Middle schooler reaches Nationals in History Bee

Every year, thousands of high school, middle school and elementary school students compete in the National History Bee, designed to encourage and inspire knowledge among young pupils on a broad range of historical topics. When eighth-grader Amaris L. was first informed about the History Bee, she viewed it not as a competition among her peers, but as among one of her family members.

“I kind of just wanted to do it because my cousin did it when they were in eighth grade,” Amaris said. “I wanted to just beat them and get to the same level as them.”

Christina L’Heureux, Amaris’ mother, recalls how she first heard of the History Bee.

“She got interested in the History Bee because her cousin who lives in California won his History Bee competition last year and went to Nationals as an eighth-grader also,” Christina said. “It’s pretty exciting that we have two family members that will both have competed in the National History Bee.”

Amaris’ interest in history also seems to have been sparked by her frequent traveling to countries such as Greece, Italy, France and Spain.

“She enjoys traveling and as a family, we travel every summer,” Christina L’Heureux said. “When one travels you become interested in other cultures and the history of each country.”

In the first stage of the History Bee, participating students take an Online Regional Qualifying Exam. The students with the top scores then advance to the second stage, where they compete in the buzzer competition. Amaris was supplied with a study guide and a list of websites to help prepare for the contest, then set off to become a National Finals Qualifier, meaning she was moving up to the national competition.

“They asked a question and if you knew the answer you buzz in,” Amaris said. “It was three different sections, and everybody got to do all three. At the end they just tally up the scores of who got the most right.”

The top regional finalists advance to the third stage: National Finals. This year’s National Finals will be taking place May 22-25 in Louisville, Kentucky.
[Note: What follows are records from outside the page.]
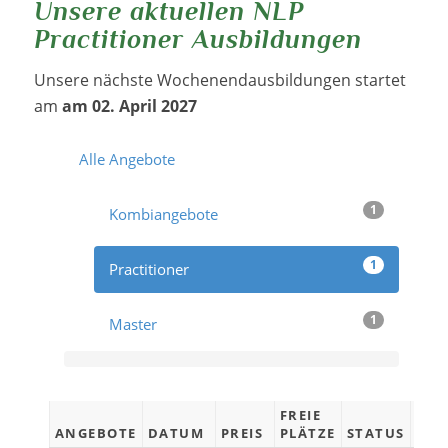
Unsere aktuellen
NLP
Practitioner Ausbildungen
Unsere nächste Wochenendausbildungen startet
am
am 02. April 2027
Alle Angebote
1
Kombiangebote
1
Practitioner
1
Master
FREIE
ANGEBOTE
DATUM
PREIS
PLÄTZE
STATUS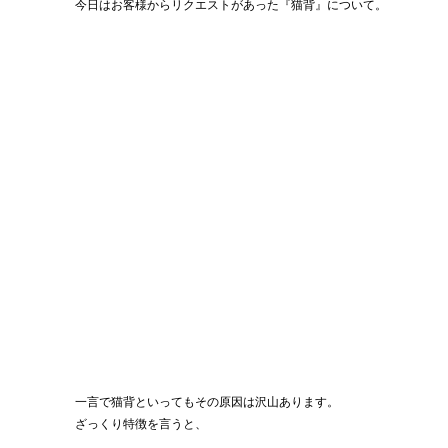
今日はお客様からリクエストがあった『猫背』について。
一言で猫背といってもその原因は沢山あります。
ざっくり特徴を言うと、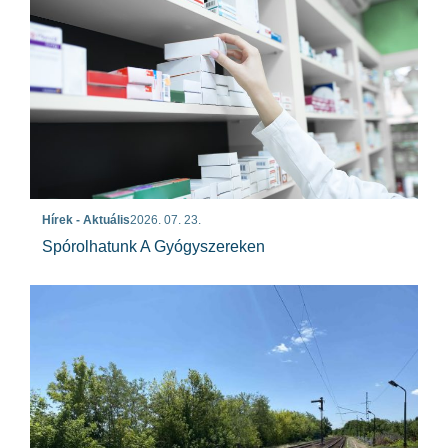
Hírek - Aktuális
2026. 07. 23.
Spórolhatunk A Gyógyszereken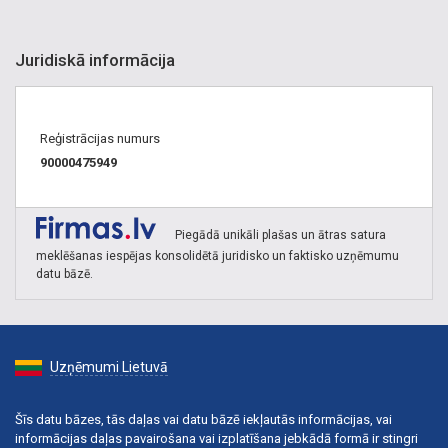
Juridiskā informācija
Reģistrācijas numurs
90000475949
Piegādā unikāli plašas un ātras satura
meklēšanas iespējas konsolidētā juridisko un faktisko uzņēmumu
datu bāzē.
Uzņēmumi Lietuvā
Šīs datu bāzes, tās daļas vai datu bāzē iekļautās informācijas, vai
informācijas daļas pavairošana vai izplatīšana jebkādā formā ir stingri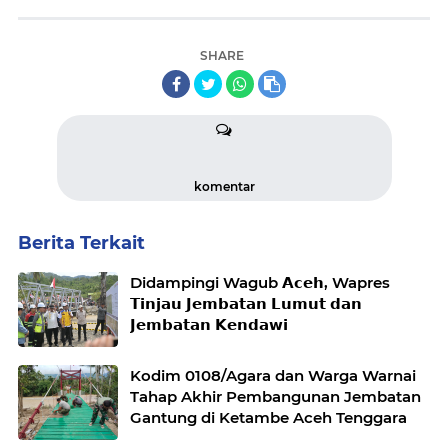
SHARE
komentar
Berita Terkait
Didampingi Wagub 𝗔𝗰𝗲𝗵, Wapres
𝗧𝗶𝗻𝗷𝗮𝘂 𝗝𝗲𝗺𝗯𝗮𝘁𝗮𝗻 𝗟𝘂𝗺𝘂𝘁 𝗱𝗮𝗻
𝗝𝗲𝗺𝗯𝗮𝘁𝗮𝗻 𝗞𝗲𝗻𝗱𝗮𝘄𝗶
Kodim 0108/Agara dan Warga Warnai
Tahap Akhir Pembangunan Jembatan
Gantung di Ketambe Aceh Tenggara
“There [are] a lot of people there who have been studying for a whole year,” Amaris said. “I don’t think I’m going to win it, but I’m gonna go do it for fun.”

Despite her doubts, Amaris’ family stays helpful and reassuring.

“We are all so excited and happy that she will be going to represent West Shore,” Christina said. “She is very creative and artistic. We all support her in any way that we can to encourage her to try new things and use her talents to help others.”